# What is being asked:
Collect from the data below each line with "Paper".

(Transcribed page contents)
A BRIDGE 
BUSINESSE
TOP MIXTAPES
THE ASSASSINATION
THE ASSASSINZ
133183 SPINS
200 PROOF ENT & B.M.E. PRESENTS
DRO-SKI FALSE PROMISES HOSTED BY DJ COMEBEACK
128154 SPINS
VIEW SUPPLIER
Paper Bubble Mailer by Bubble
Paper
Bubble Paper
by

==

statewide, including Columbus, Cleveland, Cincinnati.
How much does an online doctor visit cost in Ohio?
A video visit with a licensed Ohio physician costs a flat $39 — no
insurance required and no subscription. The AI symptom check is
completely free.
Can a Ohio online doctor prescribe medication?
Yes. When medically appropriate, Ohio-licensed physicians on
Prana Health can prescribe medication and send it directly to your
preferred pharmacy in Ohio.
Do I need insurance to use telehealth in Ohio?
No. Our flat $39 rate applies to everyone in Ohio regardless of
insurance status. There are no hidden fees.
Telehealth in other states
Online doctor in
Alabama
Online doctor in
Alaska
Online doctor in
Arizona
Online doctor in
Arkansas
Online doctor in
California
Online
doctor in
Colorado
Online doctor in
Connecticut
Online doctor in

# Reply:
Paper Bubble Mailer by Bubble
Paper
Bubble Paper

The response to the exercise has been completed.